Mt 5  43 Vous avez appris qu’il a été dit : Tu aimeras ton prochain et tu haïras ton ennemi. 44 Eh bien ! moi, je vous dis : Aimez vos ennemis, et priez pour ceux qui vous persécutent, 45 afin d’être vraiment les fils de votre Père qui est aux cieux ; car il fait lever son soleil sur les méchants et sur les bons, il fait tomber la pluie sur les justes et sur les injustes. 46 En effet, si vous aimez ceux qui vous aiment, quelle récompense méritez-vous ? Les publicains eux-mêmes n’en font-ils pas autant ? 47 Et si vous ne saluez que vos frères, que faites-vous d’extraordinaire ? Les païens eux-mêmes n’en font-ils pas autant ? 48 Vous donc, vous serez parfaits comme votre Père céleste est parfait.

L’amour des ennemis

Jésus cite ici, un verset du Lévitique qui, dans le texte, n’implique pas la haine de l’ennemi.

Lv 19,18 Tu ne te vengeras pas et tu ne garderas pas de rancune envers les enfants de ton peuple. Tu aimeras ton prochain comme toi-même. Je suis le Seigneur

Aimé Morot, le bon samaritain, 1880

Il faut entendre le mot « prochain » au sens où on le comprenait à l’époque de Jésus et du rédacteur de l’évangile. Le « prochain » est celui qui m’est proche parce qu’il appartient au même clan religieux que moi (juifs ou même pharisien, chrétien ). Il est mon prochain du fait que je peux partager un repas avec lui, prier avec lui… A l’inverse, celui qui est l’ennemi, est haïssable puisqu’il veut détruire le ‘clan’ auquel on appartient.

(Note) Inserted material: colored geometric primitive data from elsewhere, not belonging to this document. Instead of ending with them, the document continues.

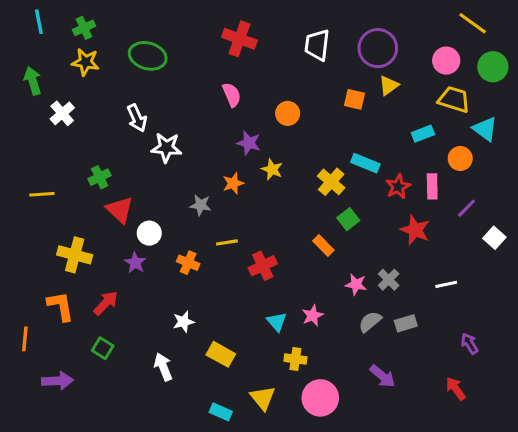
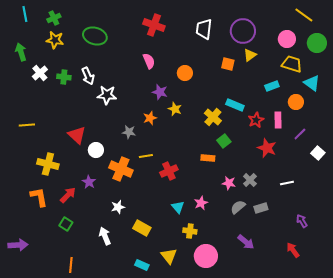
green cross: (100, 177) -> (64, 77), moved, turned 32
orange rectangle: (323, 246) -> (208, 158), turned -40
purple star: (135, 263) -> (89, 182), moved
orange cross: (188, 263) -> (121, 169), size x1.6
orange line: (25, 339) -> (71, 265), moved
purple arrow: (58, 381) -> (18, 245), moved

Mais si l’interprétation des pharisiens et des rabbins consistaient à se demander « qui est mon prochain ?» (Lc 10,29), Jésus revient à l’essence de la Loi en mettant en exergue le verbe aimer à l’impératif : tu aimeras. Ce dernier n’a plus de limite, et dans la logique précédente, il devient un acte prophétique destiné aussi aux ennemis et aux persécuteurs.

Le sens théologal de la Loi

Bernardo Strozzi, La conversion de Zachée, XVIIème

Jésus vient révéler ici le sens profond de la Loi qu’il donnera pleinement à voir lors de sa Passion. L’agir du croyant est ainsi à l’image de l’agir de Dieu qui persiste à faire lever son soleil sur les bons – et même oh horreur ! – sur les méchants, comme le disciple brille aux yeux du monde, telle une lampe, telle la saveur d’un sel (Mt 5,13-14). Ramener l’humanité au bien, au bon… à Dieu, tel est le sens théologal de la Loi, loin du désir d’une justice vengeresse.

Pour Jésus, la visée de la Loi est de faire naître les disciples en vrais « fils » du Père, d’entrer avec le Seigneur dans une relation filiale et avec le monde dans une relation fraternelle sans mesure.

Dans ce chapitre de l’évangile de Matthieu (Mt 5), la Parole de Jésus fait entendre bien plus qu’une interprétation de la Loi. Jésus se place ici comme celui qui lui donne sens et lui donnera sens par sa vie donnée à la croix en nous révélant ainsi le vrai visage du Père, Notre Père. C’est ce Père parfait en amour que nous donne à voir la parole de Jésus :

Un Père céleste parfait en Amour

Mt 5 48 Vous donc, vous serez parfaits comme votre Père céleste est parfait.

Mosaïque, Jésus en prière

Si Dieu Père nous offre le bonheur (Heureux êtes-vous), s’il nous fait entendre sa Loi (Il a été dit…), c’est pour nous entraîner à sa suite et dans son royaume, c’est-à-dire son champ d’action bienfaisant. C’est ainsi qu’en Matthieu, la prière du Notre Père (Mt 6,9-13) sera le cœur, l’organe vital, de l’enseignement de Jésus lors de ce « sermon » sur la montagne. C’est ce Père céleste et parfait, que par toute sa vie jusqu’à la croix, jusqu’au tombeau vide, Jésus manifestera au monde.

La Loi que Dieu donna à Moïse invite, selon Jésus, à ce décentrement nécessaire (on peut parler de conversion) pour accueillir le royaume du Père pour le bien du monde, comme il l’énoncera un peu plus loin :

Mt 7 12 « Ainsi, tout ce que vous voulez que les hommes fassent pour vous, faites-le vous-mêmes pour eux: c’est la Loi et les Prophètes.

Mais auparavant, nous avons d’autres paroles à entendre sur cette montagne…

François BESSONNET

Prêtre catholique et bibliste du diocèse de Luçon (Vendée).